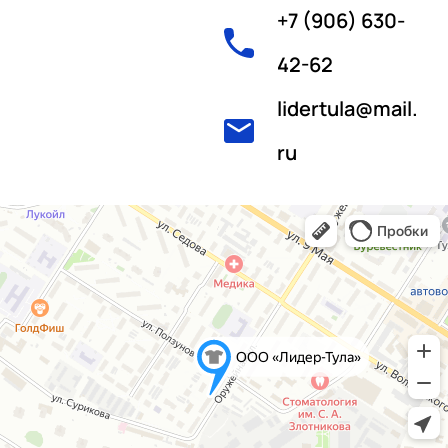
+7 (906) 630-
42-62
lidertula@mail.
ru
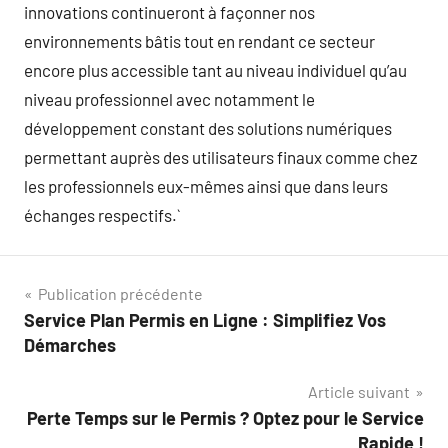
innovations continueront à façonner nos
environnements bâtis tout en rendant ce secteur
encore plus accessible tant au niveau individuel qu’au
niveau professionnel avec notamment le
développement constant des solutions numériques
permettant auprès des utilisateurs finaux comme chez
les professionnels eux-mêmes ainsi que dans leurs
échanges respectifs.`
Navigation
Publication précédente
Service Plan Permis en Ligne : Simplifiez Vos
de
Démarches
l’article
Article suivant
Perte Temps sur le Permis ? Optez pour le Service
Rapide !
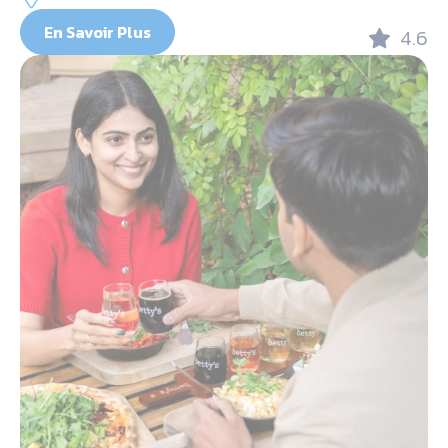
En Savoir Plus
4.6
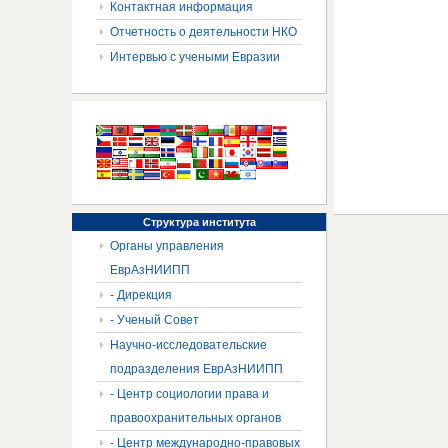
Контактная информация
Отчетность о деятельности НКО
Интервью с учеными Евразии
Структура
института
Органы управления
ЕврАзНИИПП
- Дирекция
- Ученый Совет
Научно-исследовательские
подразделения ЕврАзНИИПП
- Центр социологии права и
правоохранительных органов
- Центр международно-правовых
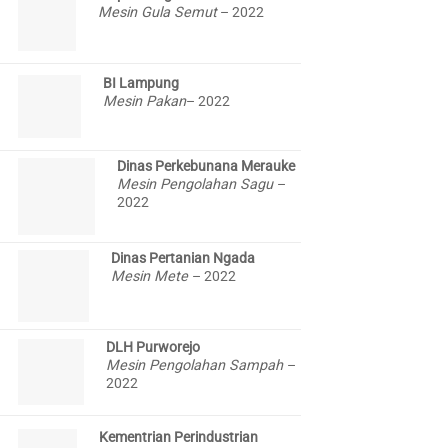
Mesin Gula Semut
– 2022
BI Lampung
Mesin Pakan
– 2022
Dinas Perkebunana Merauke
Mesin Pengolahan Sagu
–
2022
Dinas Pertanian Ngada
Mesin Mete
– 2022
DLH Purworejo
Mesin Pengolahan Sampah
–
2022
Kementrian Perindustrian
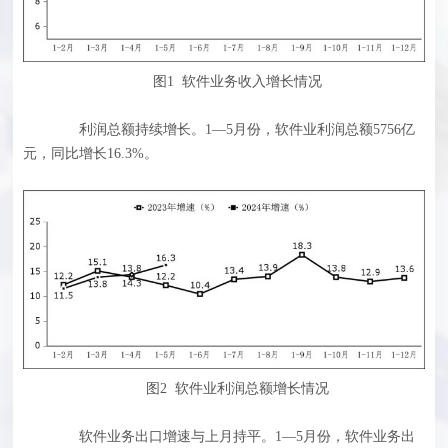
图1 软件业务收入增长情况
利润总额持续增长。1—5月份，软件业利润总额5756亿
元，同比增长16.3%。
图2 软件业利润总额增长情况
软件业务出口增速与上月持平。1—5月份，软件业务出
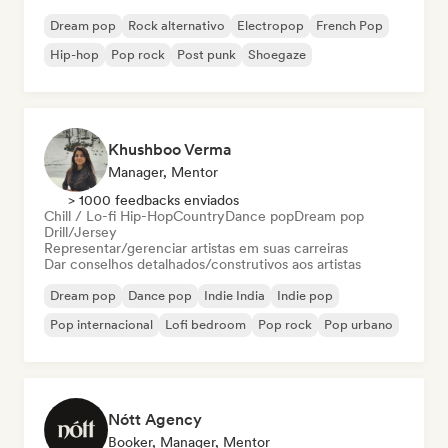
Dream pop
Rock alternativo
Electropop
French Pop
Hip-hop
Pop rock
Post punk
Shoegaze
Khushboo Verma
Manager, Mentor
> 1000 feedbacks enviados
Chill / Lo-fi Hip-Hop
Country
Dance pop
Dream pop
Drill/Jersey
Representar/gerenciar artistas em suas carreiras
Dar conselhos detalhados/construtivos aos artistas
Dream pop
Dance pop
Indie India
Indie pop
Pop internacional
Lofi bedroom
Pop rock
Pop urbano
Nótt Agency
Booker, Manager, Mentor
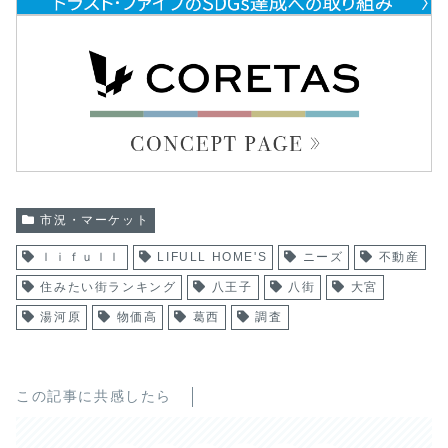
市況・マーケット
ｌｉｆｕｌｌ
LIFULL HOME'S
ニーズ
不動産
住みたい街ランキング
八王子
八街
大宮
湯河原
物価高
葛西
調査
この記事に共感したら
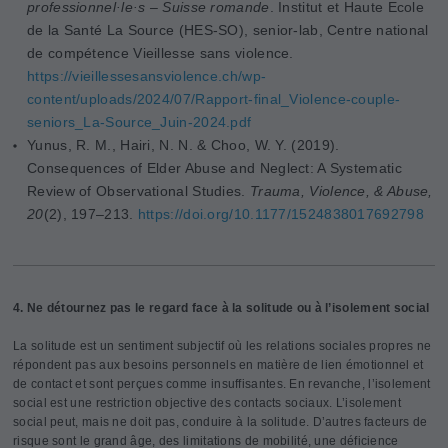
professionnel·le·s – Suisse romande
. Institut et Haute Ecole
de la Santé La Source (HES-SO), senior-lab, Centre national
de compétence Vieillesse sans violence.
https://vieillessesansviolence.ch/wp-
content/uploads/2024/07/Rapport-final_Violence-couple-
seniors_La-Source_Juin-2024.pdf
Yunus, R. M., Hairi, N. N. & Choo, W. Y. (2019).
Consequences of Elder Abuse and Neglect: A Systematic
Review of Observational Studies.
Trauma, Violence, & Abuse,
20
(2), 197–213.
https://doi.org/10.1177/1524838017692798
4. Ne détournez pas le regard face à la solitude ou à l’isolement social
La solitude est un sentiment subjectif où les relations sociales propres ne
répondent pas aux besoins personnels en matière de lien émotionnel et
de contact et sont perçues comme insuffisantes. En revanche, l’isolement
social est une restriction objective des contacts sociaux. L’isolement
social peut, mais ne doit pas, conduire à la solitude. D’autres facteurs de
risque sont le grand âge, des limitations de mobilité, une déficience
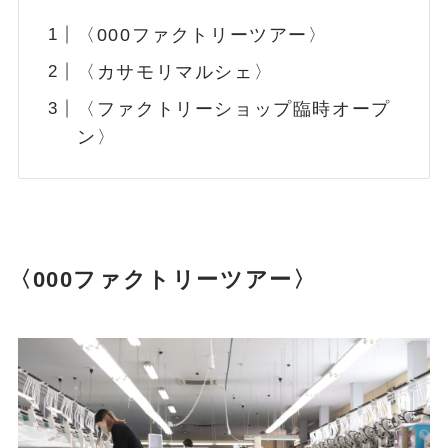
〈000ファクトリーツアー〉
〈カサモリマルシェ〉
〈ファクトリーショップ臨時オープ
ン〉
〈000ファクトリーツアー〉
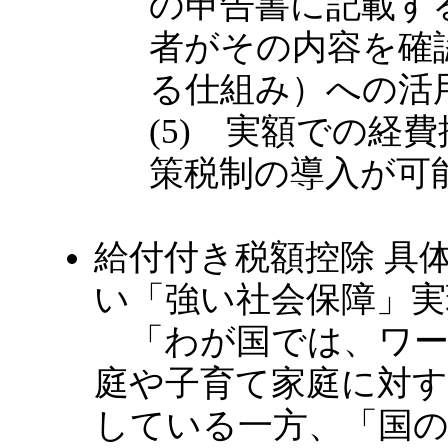
の申告書に記載す
者がその内容を確
る仕組み）への活
(5) 実額での経
策税制の導入が可
給付付き税額控除 具
い「強い社会保障」実現
「わが国では、ワー
庭や子育て家庭に対
している一方、「国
* * * * * * *
• _REQUIRED WORK_
Restate, word for word, the entries above, dropping any picture.

• _SOLUTION BELOW_
+7 (906) 630-
42-62
lidertula@mail.
ru
innovations continueront à façonner nos
environnements bâtis tout en rendant ce secteur
encore plus accessible tant au niveau individuel qu’au
niveau professionnel avec notamment le
développement constant des solutions numériques
permettant auprès des utilisateurs finaux comme chez
les professionnels eux-mêmes ainsi que dans leurs
échanges respectifs.`
Navigation
Publication précédente
Service Plan Permis en Ligne : Simplifiez Vos
de
Démarches
l’article
Article suivant
Perte Temps sur le Permis ? Optez pour le Service
Rapide !
En Savoir Plus
4.6
Контактная информация
Отчетность о деятельности НКО
Интервью с учеными Евразии
Структура
института
Органы управления
ЕврАзНИИПП
- Дирекция
- Ученый Совет
Научно-исследовательские
подразделения ЕврАзНИИПП
- Центр социологии права и
правоохранительных органов
- Центр международно-правовых
Mesin Gula Semut
– 2022
BI Lampung
Mesin Pakan
– 2022
Dinas Perkebunana Merauke
Mesin Pengolahan Sagu
–
2022
Dinas Pertanian Ngada
Mesin Mete
– 2022
DLH Purworejo
Mesin Pengolahan Sampah
–
2022
Kementrian Perindustrian
图1 软件业务收入增长情况
利润总额持续增长。1—5月份，软件业利润总额5756亿
元，同比增长16.3%。
图2 软件业利润总额增长情况
软件业务出口增速与上月持平。1—5月份，软件业务出
Dream pop
Rock alternativo
Electropop
French Pop
Hip-hop
Pop rock
Post punk
Shoegaze
Khushboo Verma
Manager, Mentor
> 1000 feedbacks enviados
Chill / Lo-fi Hip-Hop
Country
Dance pop
Dream pop
Drill/Jersey
Representar/gerenciar artistas em suas carreiras
Dar conselhos detalhados/construtivos aos artistas
Dream pop
Dance pop
Indie India
Indie pop
Pop internacional
Lofi bedroom
Pop rock
Pop urbano
Nótt Agency
Booker, Manager, Mentor
市況・マーケット
ｌｉｆｕｌｌ
LIFULL HOME'S
ニーズ
不動産
住みたい街ランキング
八王子
八街
大宮
湯河原
物価高
葛西
調査
この記事に共感したら
professionnel·le·s – Suisse romande
. Institut et Haute Ecole
de la Santé La Source (HES-SO), senior-lab, Centre national
de compétence Vieillesse sans violence.
https://vieillessesansviolence.ch/wp-
content/uploads/2024/07/Rapport-final_Violence-couple-
seniors_La-Source_Juin-2024.pdf
Yunus, R. M., Hairi, N. N. & Choo, W. Y. (2019).
Consequences of Elder Abuse and Neglect: A Systematic
Review of Observational Studies.
Trauma, Violence, & Abuse,
20
(2), 197–213.
https://doi.org/10.1177/1524838017692798
4. Ne détournez pas le regard face à la solitude ou à l’isolement social
La solitude est un sentiment subjectif où les relations sociales propres ne
répondent pas aux besoins personnels en matière de lien émotionnel et
de contact et sont perçues comme insuffisantes. En revanche, l’isolement
social est une restriction objective des contacts sociaux. L’isolement
social peut, mais ne doit pas, conduire à la solitude. D’autres facteurs de
risque sont le grand âge, des limitations de mobilité, une déficience
〈000ファクトリーツアー〉
〈カサモリマルシェ〉
〈ファクトリーショップ臨時オープ
ン〉
〈000ファクトリーツアー〉
の申告書に記載す
者がその内容を確
る仕組み）への活
(5) 実額での経
策税制の導入が可
給付付き税額控除 具
い「強い社会保障」実現
「わが国では、ワー
庭や子育て家庭に対
している一方、「国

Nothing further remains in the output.